Work request — In the listing that follows, find the line with "Slideshow (524, 50)", then copy exactly from it through the line with "[mobileMenuButton] (494, 48)", leaving out every picture.

Exercise material —
══════════════════════════════
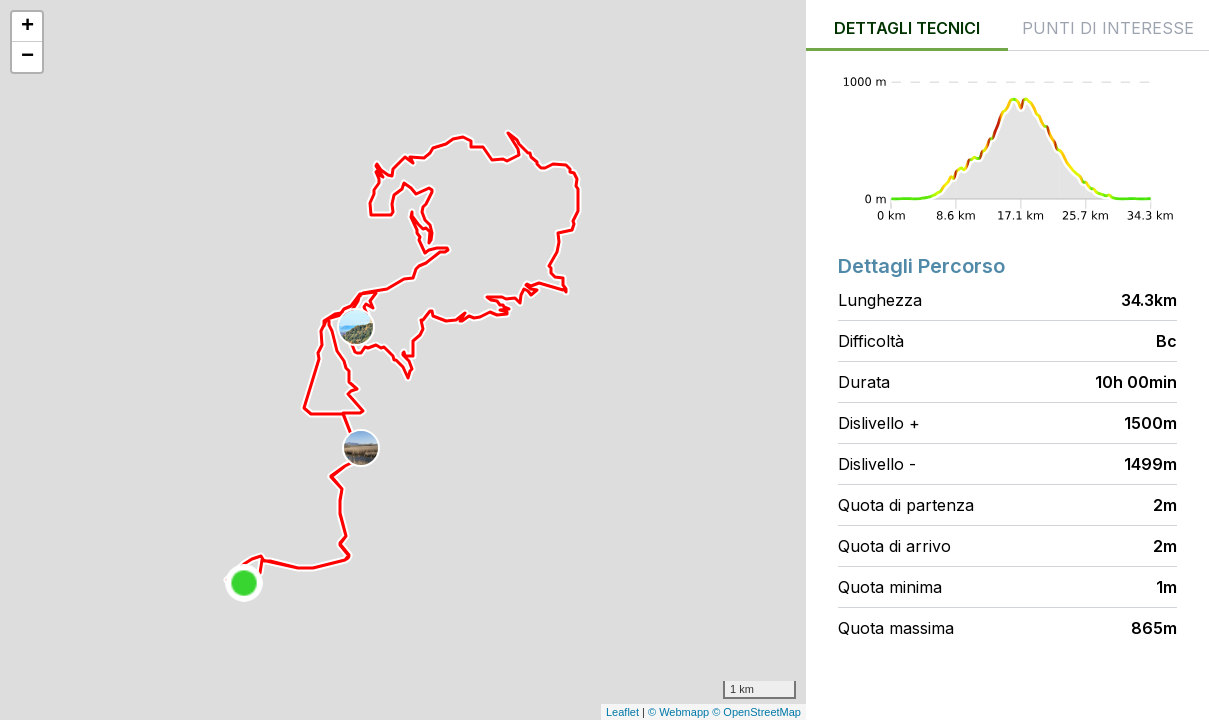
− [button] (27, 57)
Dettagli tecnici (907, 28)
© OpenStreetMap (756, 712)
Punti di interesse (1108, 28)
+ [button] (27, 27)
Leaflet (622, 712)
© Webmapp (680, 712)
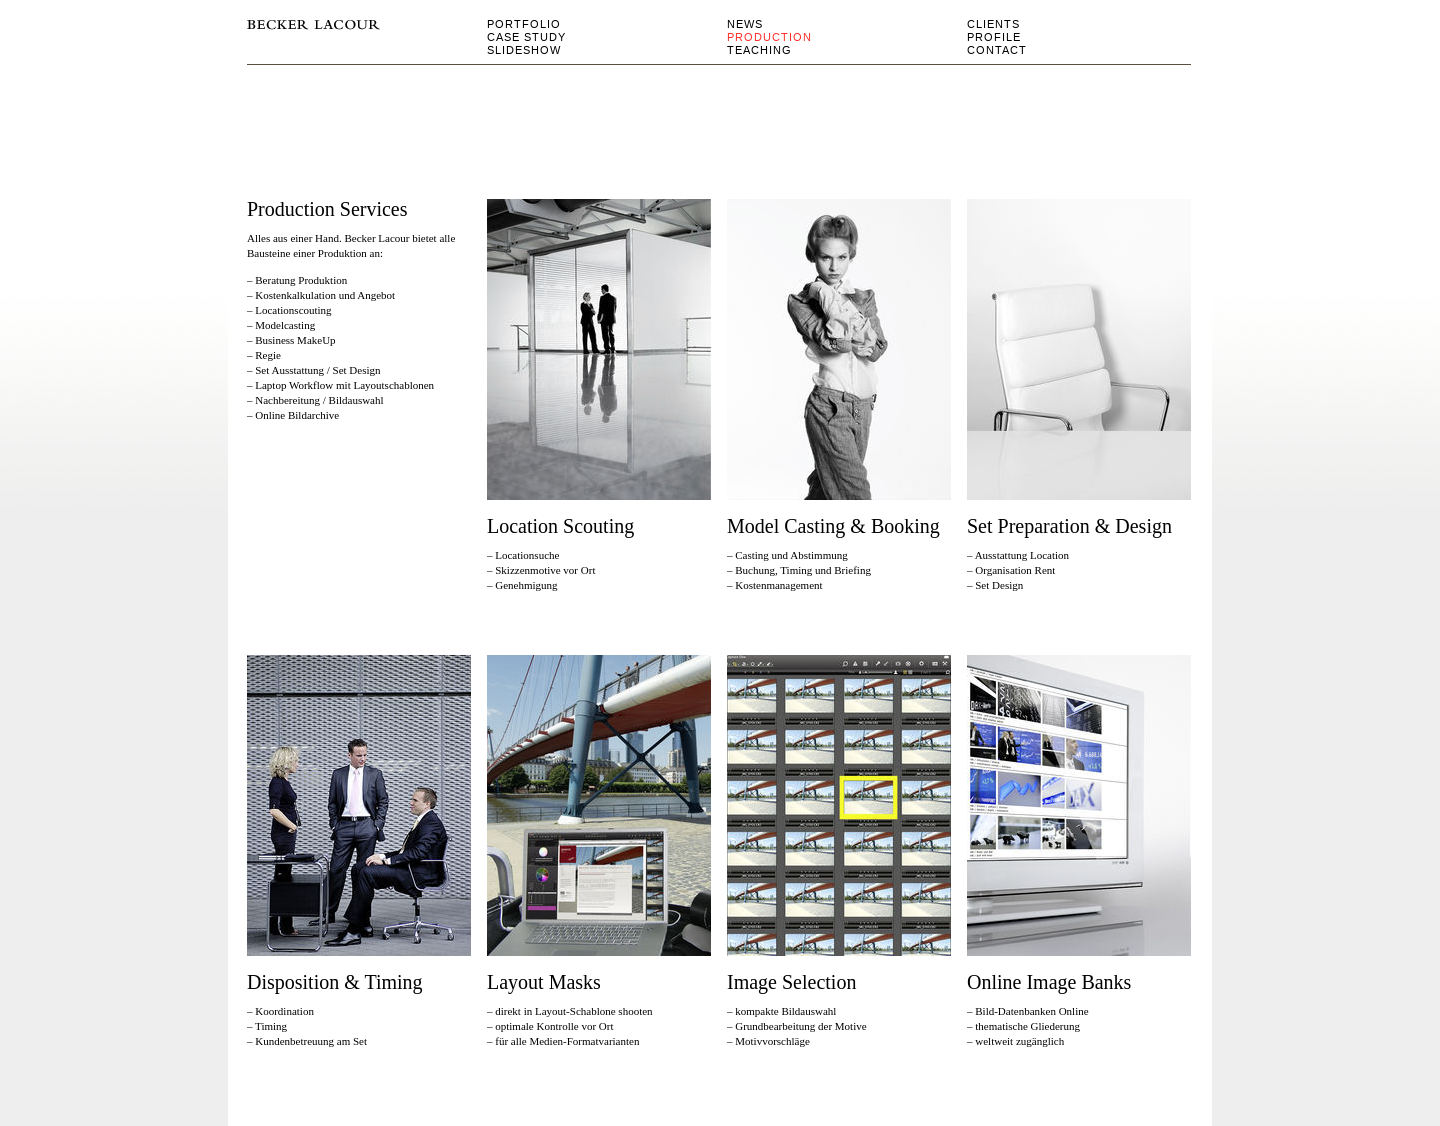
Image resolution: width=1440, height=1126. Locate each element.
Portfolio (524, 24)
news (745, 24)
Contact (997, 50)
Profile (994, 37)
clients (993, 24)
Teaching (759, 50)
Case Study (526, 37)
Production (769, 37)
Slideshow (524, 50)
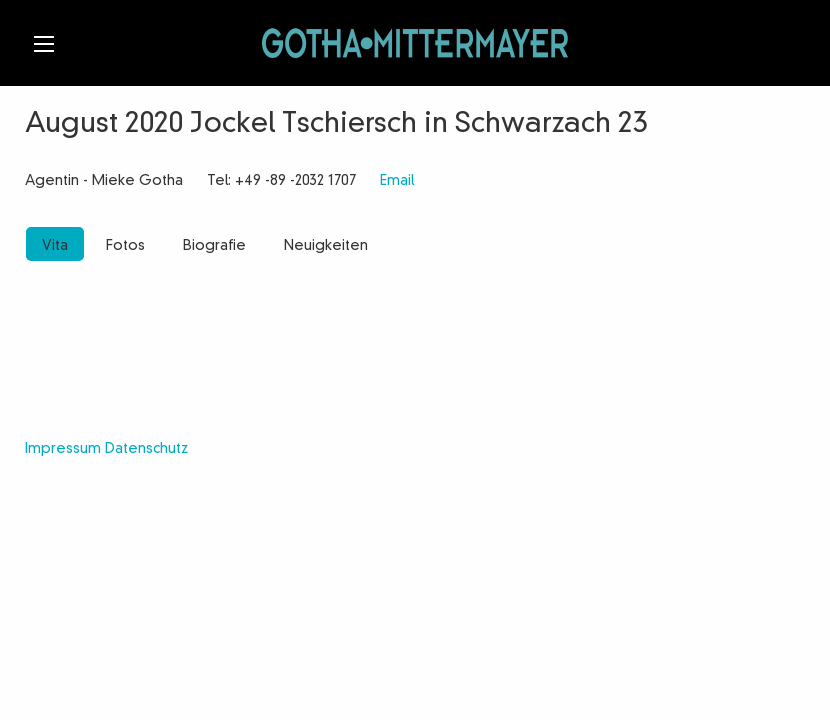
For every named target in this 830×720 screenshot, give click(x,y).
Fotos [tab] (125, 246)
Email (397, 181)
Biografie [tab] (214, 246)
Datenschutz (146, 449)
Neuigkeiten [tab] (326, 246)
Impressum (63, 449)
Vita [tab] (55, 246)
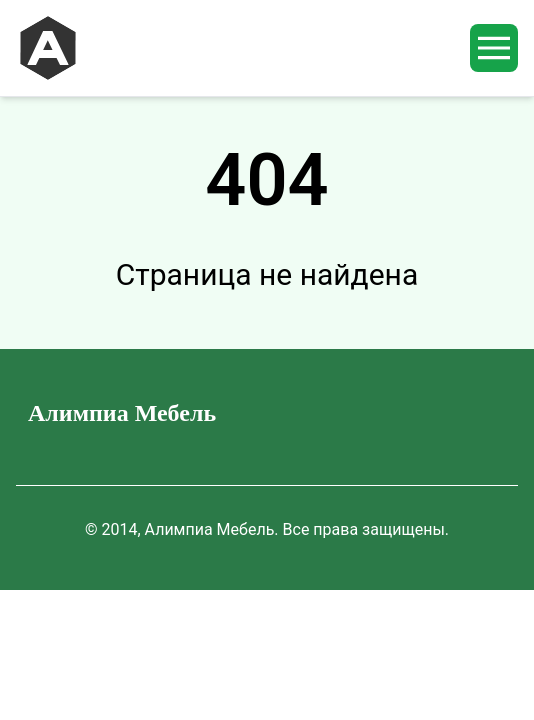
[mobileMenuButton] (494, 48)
══════════════════════════════
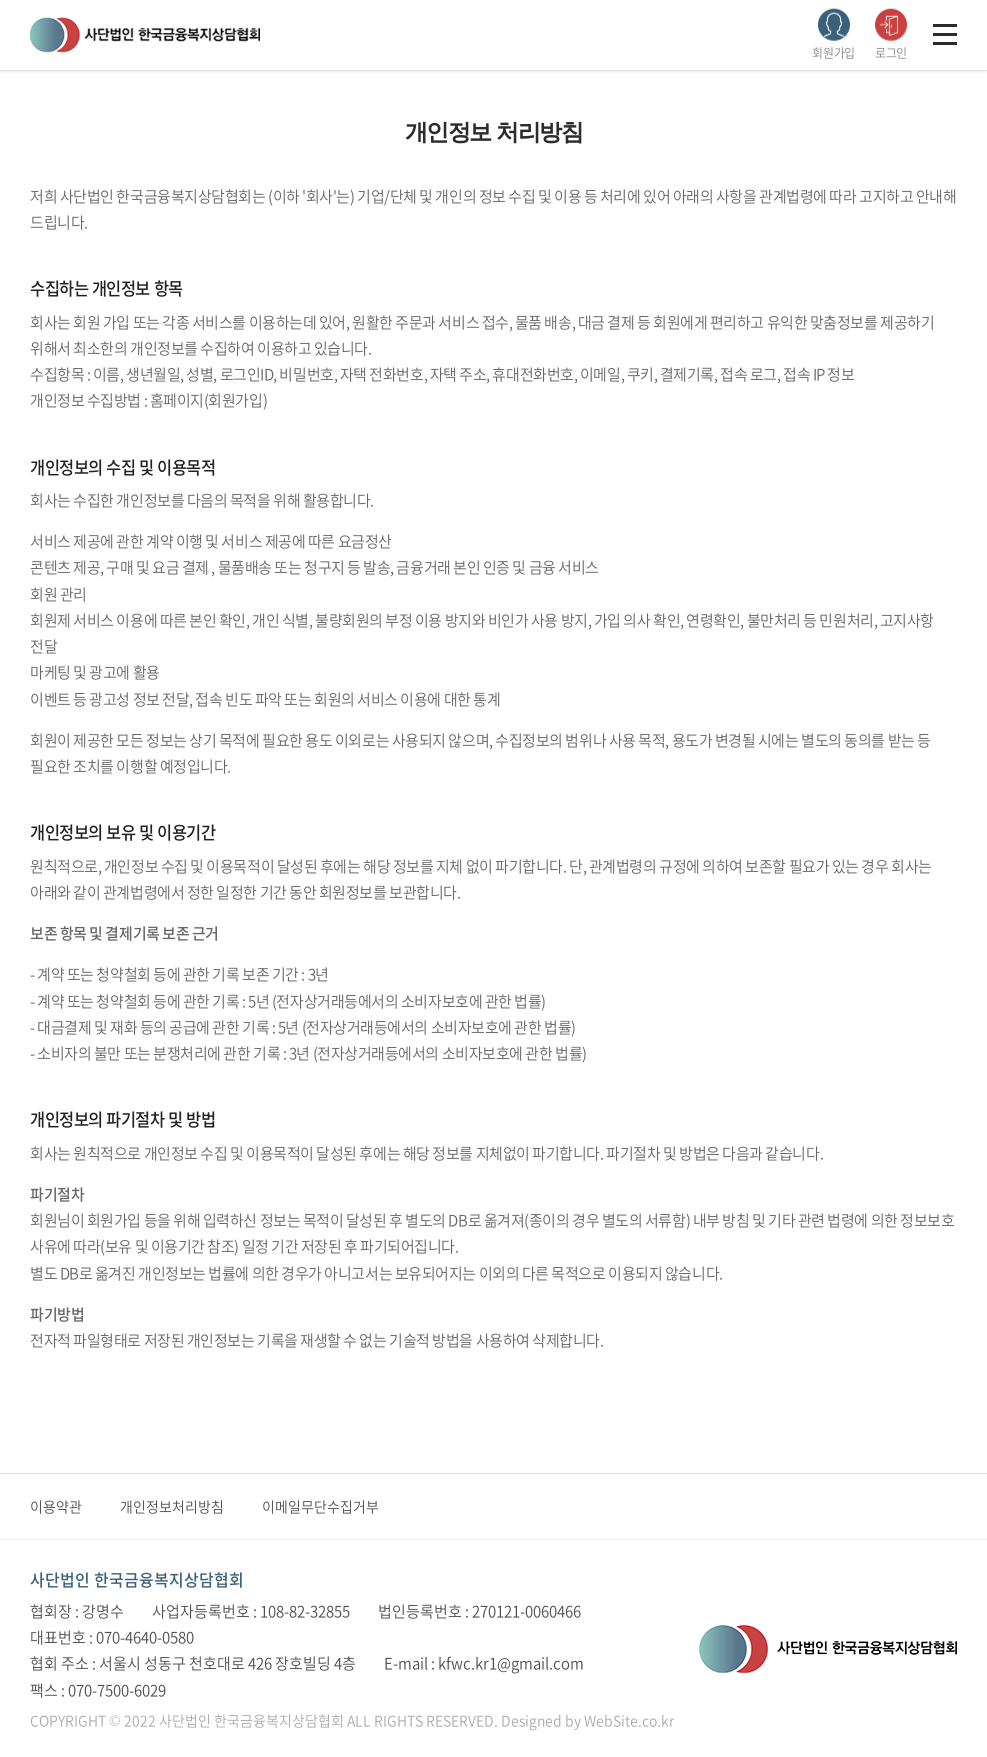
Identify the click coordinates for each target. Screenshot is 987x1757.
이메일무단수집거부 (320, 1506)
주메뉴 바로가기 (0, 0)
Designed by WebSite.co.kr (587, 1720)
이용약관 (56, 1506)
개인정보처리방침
══════════════════════════════
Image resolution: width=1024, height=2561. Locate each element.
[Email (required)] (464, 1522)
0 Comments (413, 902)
══════════════════════════════
Result for this exercise —
Slideshow (524, 50)
For every named target in this 830×720 screenshot, give click(x,y).
Fotos [tab] (125, 246)
Email (397, 181)
Biografie [tab] (214, 246)
Datenschutz (146, 449)
Neuigkeiten [tab] (326, 246)
Impressum (63, 449)
Vita [tab] (55, 246)
[mobileMenuButton] (494, 48)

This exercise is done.